הכא במאי עסקינן בשאין מעלה להן מזונות אי הכי גדולים נמי גדולים ידעי וקא מחלי The Gemara answers: With what are we dealing here? We are dealing with a situation in which the father does not provide his children with food. Therefore, he does not keep the profits of their labor and has no right to make stipulations concerning the terms of their employment. The Gemara raises a difficulty: If so, in the case of adult children and slaves too, the father or master should not be able to stipulate in this manner. Since he does not provide them with food, why should he be able to waive their rights? The Gemara responds: Adults are aware of the stipulation and forgive their rights to the food. He can stipulate this only with their agreement.
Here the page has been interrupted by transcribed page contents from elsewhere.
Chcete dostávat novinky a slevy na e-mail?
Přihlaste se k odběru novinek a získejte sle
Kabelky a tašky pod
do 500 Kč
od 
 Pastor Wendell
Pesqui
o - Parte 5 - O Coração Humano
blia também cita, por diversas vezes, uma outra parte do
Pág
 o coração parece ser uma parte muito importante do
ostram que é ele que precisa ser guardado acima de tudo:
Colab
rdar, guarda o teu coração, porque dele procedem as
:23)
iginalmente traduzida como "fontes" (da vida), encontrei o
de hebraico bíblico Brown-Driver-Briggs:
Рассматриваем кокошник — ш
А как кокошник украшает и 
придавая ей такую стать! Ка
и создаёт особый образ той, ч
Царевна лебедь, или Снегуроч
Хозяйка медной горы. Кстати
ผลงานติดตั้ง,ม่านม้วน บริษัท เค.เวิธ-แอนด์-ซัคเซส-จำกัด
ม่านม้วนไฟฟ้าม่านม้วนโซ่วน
והא תנא ר' הושעיא קוצץ אדם על ידי עצמו ועל ידי אשתו אבל לא על ידי בהמתו ועל ידי בנו ובתו הגדולים אבל לא ע"י בנו ובתו הקטנים וקוצץ ע"י עבדו ושפחתו הכנענים בין גדולים ובין קטנים The Gemara asks: But didn’t Rabbi Hoshaya teach in a baraita: A person can stipulate on his own behalf that he receive a certain increase in his wages instead of eating the produce with which he works, and on his wife’s behalf, but not on behalf of his animal; and he can stipulate this on behalf of his adult son or daughter, but not on behalf of his minor son or daughter; and he can stipulate this on behalf of his Canaanite slave or Canaanite maidservant, whether they are adults or minors. This contradicts the ruling of the previous mishna that one cannot stipulate this on behalf of his minor slave.
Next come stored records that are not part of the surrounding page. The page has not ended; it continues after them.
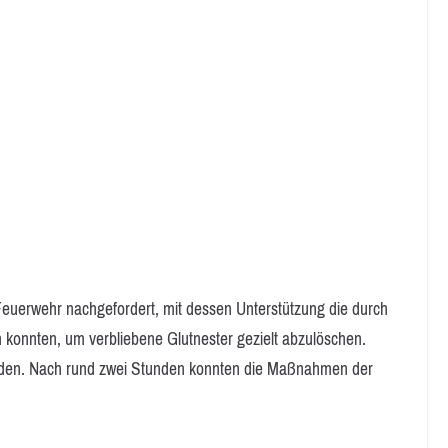
euerwehr nachgefordert, mit dessen Unterstützung die durch
onnten, um verbliebene Glutnester gezielt abzulöschen.
aden. Nach rund zwei Stunden konnten die Maßnahmen der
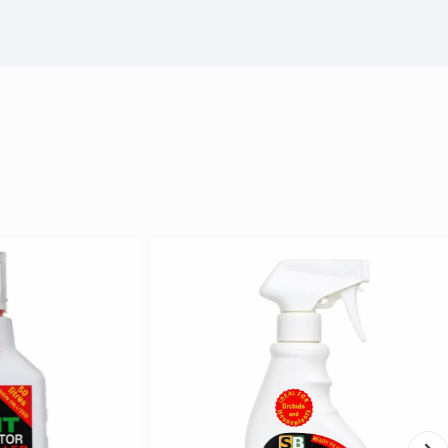
avjord
rekommenderas starkt för:
r rötterna den luftighet de behöver.
Stödjer tillväxten av citroner, lime och
fikon:
Skapar en stabil och näringsrik miljö
orden på hel-pall, men leverans kommer att
l.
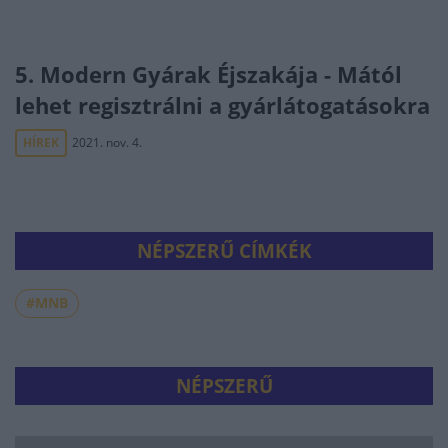
5. Modern Gyárak Éjszakája - Mától
lehet regisztrálni a gyárlátogatásokra
HÍREK
2021. nov. 4.
NÉPSZERŰ CÍMKÉK
#MNB
NÉPSZERŰ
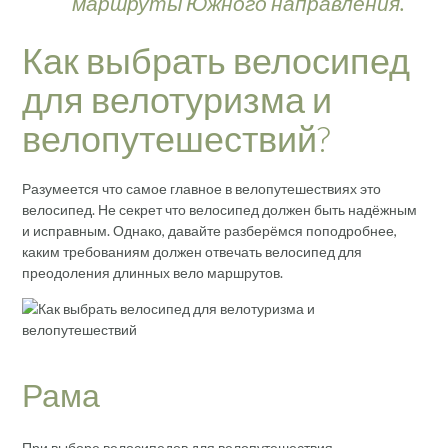
маршруты Южного направления.
Как выбрать велосипед
для велотуризма и
велопутешествий?
Разумеется что самое главное в велопутешествиях это
велосипед. Не секрет что велосипед должен быть надёжным
и исправным. Однако, давайте разберёмся поподробнее,
каким требованиям должен отвечать велосипед для
преодоления длинных вело маршрутов.
Рама
При выборе велосипедов для велопутешествия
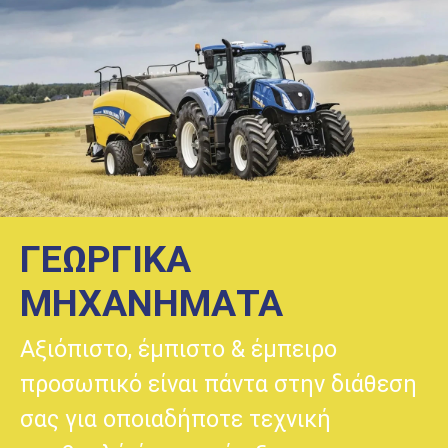
ΓΕΩΡΓΙΚΑ
ΜΗΧΑΝΗΜΑΤΑ
Αξιόπιστο, έμπιστο & έμπειρο
προσωπικό είναι πάντα στην διάθεση
σας για οποιαδήποτε τεχνική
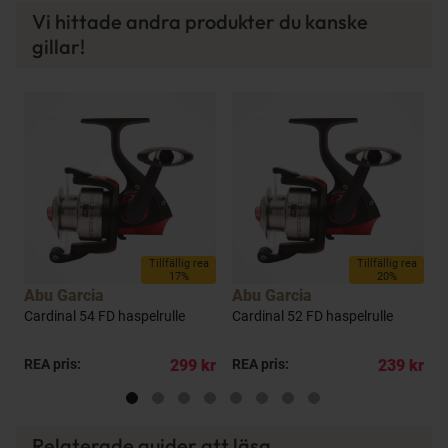
Vi hittade andra produkter du kanske
gillar!
Tillfällig rea
Tillfällig rea
17%
20%
Abu Garcia
Abu Garcia
A
e
Cardinal 54 FD haspelrulle
Cardinal 52 FD haspelrulle
C
kr
REA pris:
299 kr
REA pris:
239 kr
P
Relaterade guider att läsa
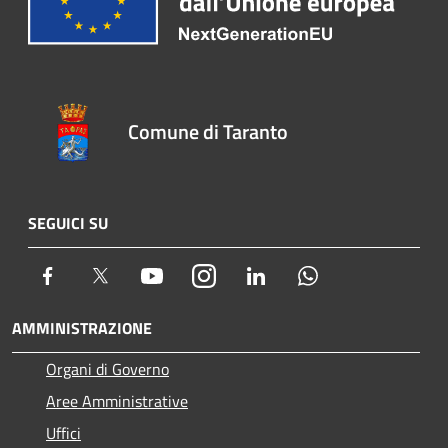
Comune di Taranto
SEGUICI SU
Facebook
Twitter
Youtube
Instagram
LinkedIn
Whatsapp
AMMINISTRAZIONE
Organi di Governo
Aree Amministrative
Uffici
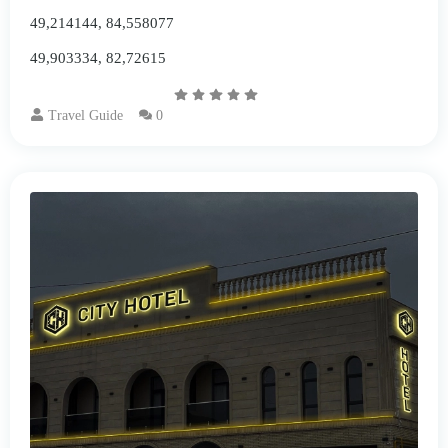
49,214144, 84,558077
49,903334, 82,72615
Travel Guide
0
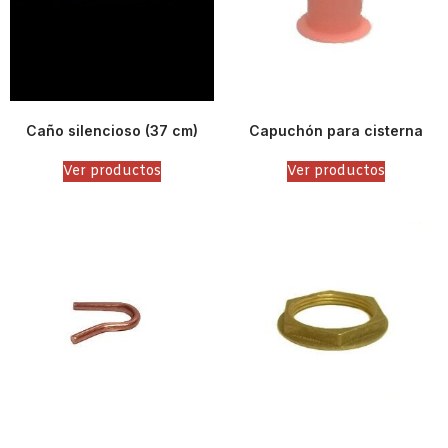
Caño silencioso (37 cm)
Capuchón para cisterna
Ver productos
Ver productos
מאי לאו אידי ואידי במעלה להן מזונות ובהא קא מיפלגי דמר סבר משלו הוא אוכל ומר סבר משל שמים הוא אוכל לא דכ"ע משלו הוא אוכל ולא קשיא כאן בשאין מעלה להן מזונות וברייתא במעלה להן מזונות What, is it not correct to say that this and that, both sources, are referring to cases where the master provides the slaves with food, and they disagree with regard to this: That one Sage, the tanna of the mishna, holds that a laborer eats from his own property, and therefore he can relinquish the rights of his minor slave, and one Sage, of the baraita, holds that a laborer eats from the property of Heaven, and therefore he cannot relinquish the rights of his minor slave? The Gemara refutes this suggestion: No; everyone agrees that a laborer eats from his own property, and it is not difficult. Here, in the mishna, it is referring to a case where he does not provide the slaves with food, as stated previously, and the baraita is referring to a case where he provides them with food.
במאי אוקימתא במעלה להן מזונות אי הכי קטנים נמי נקוץ להו צערייהו דבנו ובתו הקטנים לא זכי ליה רחמנא The Gemara asks: To what case did you interpret the baraita to be referring? Did you interpret it as referring to a case where he provides the slaves with food? If so, let him also be allowed to stipulate on behalf of his minor children that they receive no food, as presumably the baraita is referring to a case where he provides his minor children with food. The Gemara answers: The Merciful One does not entitle him to waive the suffering of his minor son and daughter. His young children will suffer if they are prevented from eating the food they see before them.
במאי אוקימתא למתני' בשאין מעלה להן מזונות The Gemara further asks: To what case did you interpret the baraita to be referring? Did you interpret it as referring to a case where he does not provide the slaves with food?